To date, there has been no systematic, comprehensive evaluation and synthesis of measures used to assess muscle mass, strength and function in the critically ill across the continuum of recovery including examination of the clinimetric properties of these measures. There have been two published systematic reviews addressing use of outcome measures in the critically ill [12, 13]. However, these reviews are either focused on one specific aspect of clinimetric evaluation (e.g. only reliability [12]), or one type of outcome of interest (e.g. only physical function [13]).

Therefore, the objectives of this review were to:

  • identify measures which are used to evaluate muscle mass, strength and function in the critically ill population, at any point along the trajectory of critical illness recovery (including in ICU, hospital, and post-hospitalisation settings) and

  • evaluate, synthesise and compare the clinimetric properties of the measures identified.

The consensus-based standards for the selection of health status measurement instruments (COSMIN) and the preferred reporting items for systematic reviews and meta-analyses (PRISMA) guidelines were followed (http://www.prisma-statement.org).

Methods

Protocol

The review was registered on PROSPERO (CRD4201400893). The search for this systematic review was conducted in two parts: part 1 involved the identification of measures, which have been used to evaluate muscle mass, strength and function in the critically ill. This first search allowed a list of measures to be generated. Part 2 involved a second search conducted to identify papers examining the clinimetric properties of measures identified in part 1.

Part 1: identification of measures

Five electronic databases were searched by one reviewer using a systematic, comprehensive and reproducible search strategy [Electronic Supplementary Material (ESM) Table E1]. Electronic databases were accessed via The University of Melbourne, Australia library with the last search run on 17 October 2014. Two independent reviewers determined eligibility against pre-determined criteria (Table 1). A list of measures, was generated from the results of part 1.

Table 1 Study eligibility for inclusion in systematic review (parts 1 and 2)

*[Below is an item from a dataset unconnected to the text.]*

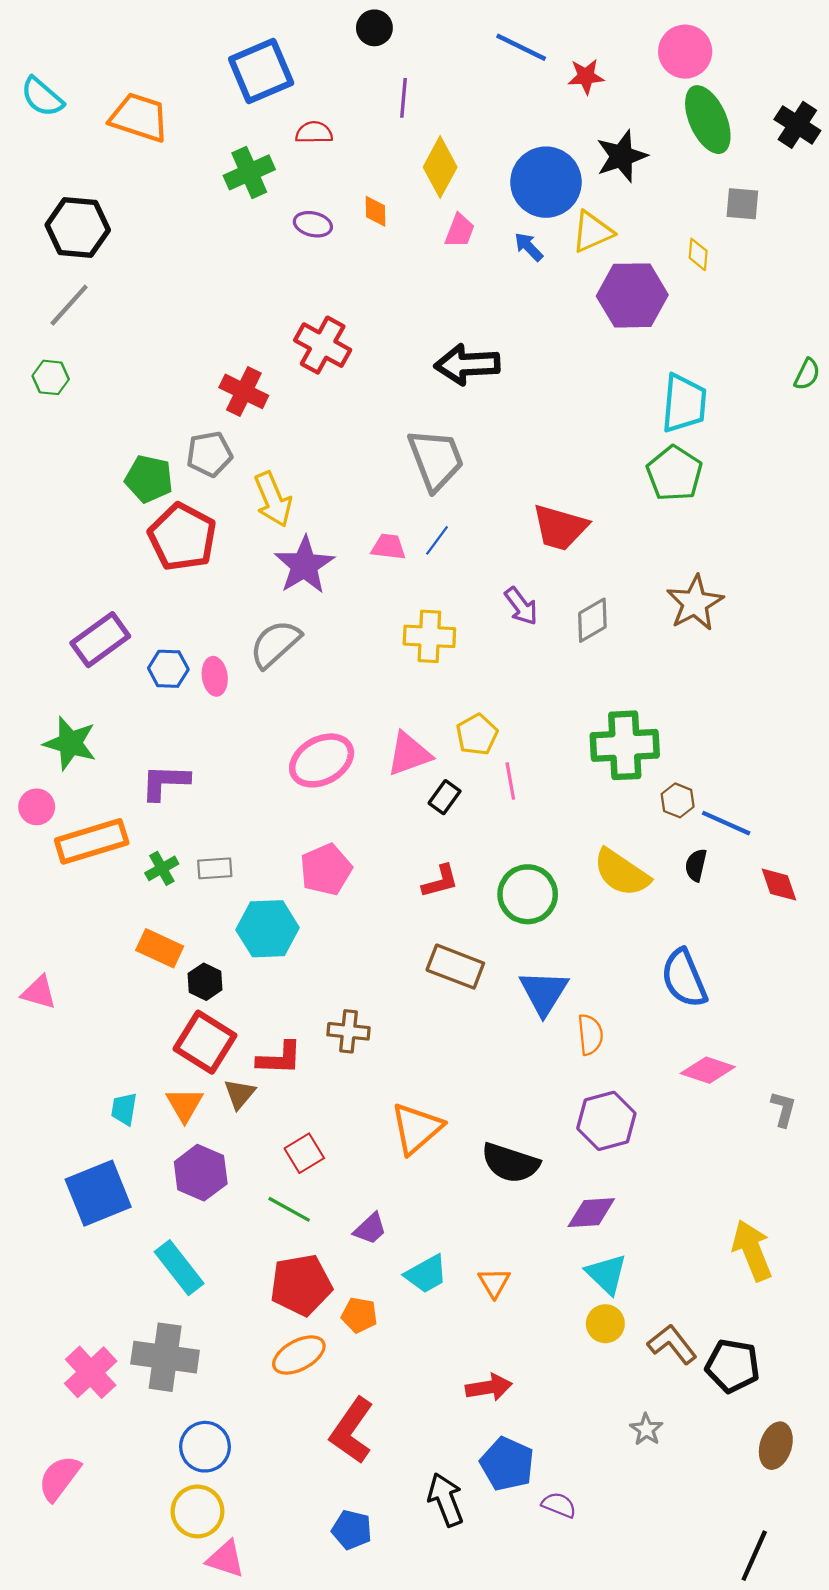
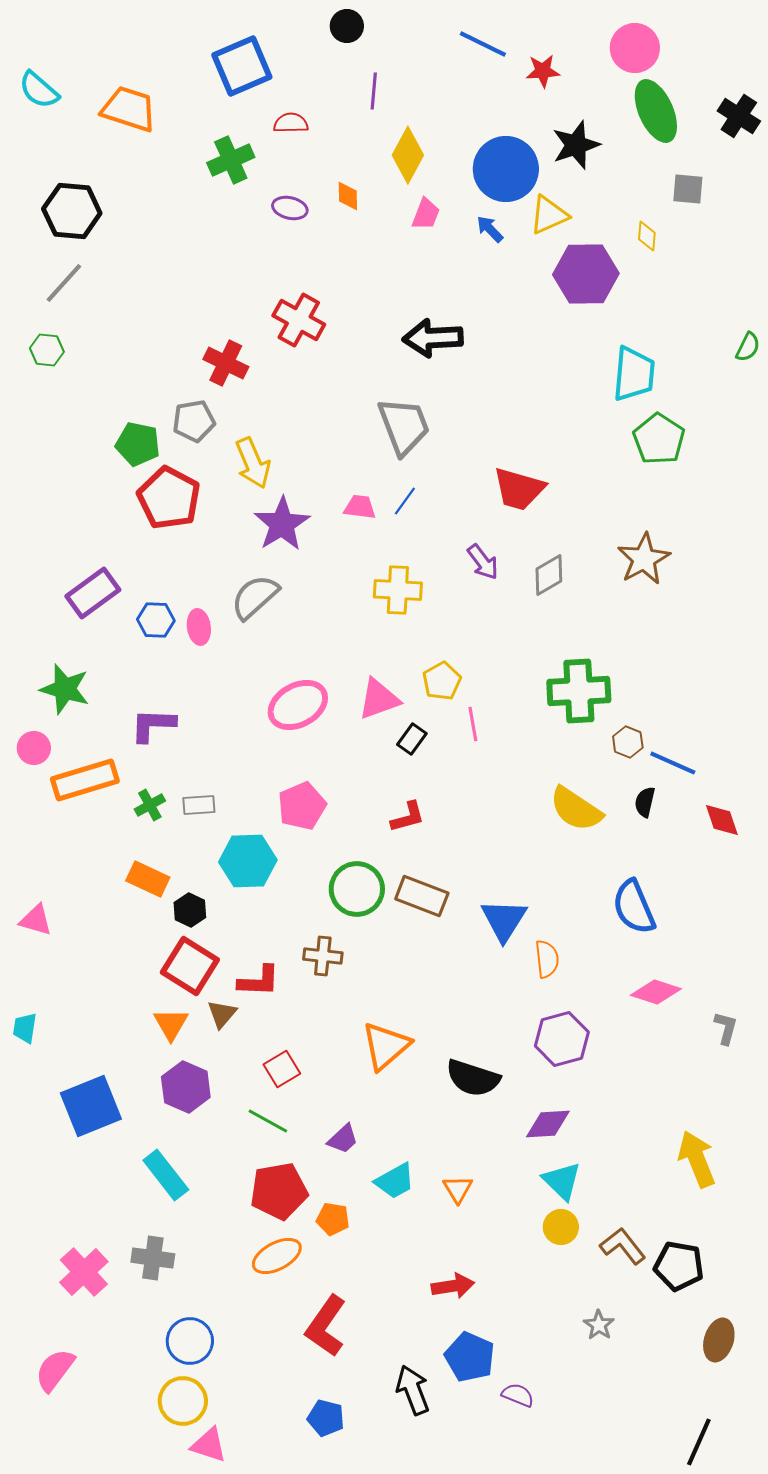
green pentagon: (674, 473) -> (659, 439), moved
green circle: (528, 894) -> (357, 889), moved
cyan trapezoid: (124, 1109) -> (25, 1028), moved
gray cross: (165, 1357) -> (153, 1258), size x0.7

Part 2: clinimetric properties of measures

Five electronic databases were searched by one reviewer (S.P.) (Fig. 1) with the last search run on 17 October 2014. The search filter adopted (ESM Table E1) was based on guidelines provided by Terwee and colleagues [14] for systematic reviews examining the clinimetric properties of measures. The study selection and data extraction followed the same methodology as described for part 1. Two independent reviewers (S.P., C.G.) used the COSMIN checklist, a validated tool, to evaluate the risk of bias of the included studies from part 2 [15]. Each study was evaluated on the relevant item(s) of the COSMIN checklist (reliability; measurement error; hypotheses testing; criterion validity and responsiveness). An overall quality score for each item was obtained by using the lowest score recorded [15]. The agreement between reviewers was estimated using percentage agreement and the kappa statistic [16].

Fig. 1
figure 1

Flow diagram of clinimetric properties search—part 2. ADL activities of daily living, Ax assessment, CINAHL cumulative index to nursing and allied health literature, CPAx Chelsea critical care physical assessment tool, EMBASE the Excerpta Medica database, FAC functional ambulatory category, FIM Functional Independence Measure, FSS-ICU functional status score for the intensive care, IADL independence in activities of daily living, ICU intensive care unit, ISWT incremental shuttle walk test, n number, PEDRO physiotherapy evidence database, PFIT physical function in intensive care test, RMI Rivermead mobility index, SOMS surgical intensive care unit optimal mobilisation score, TUG timed-up-and-go-test, WT walk test, 6MWT 6-min walk test

Results

Part 1: identification of measures

A list of 33 measures was generated (muscle mass n = 3, strength n = 4 and function n = 26) (ESM Figure E1; Fig. 1). Percentage of agreement for title and abstract was 96 % (κ = 0.90) and for full-text was 93 % (κ = 0.86).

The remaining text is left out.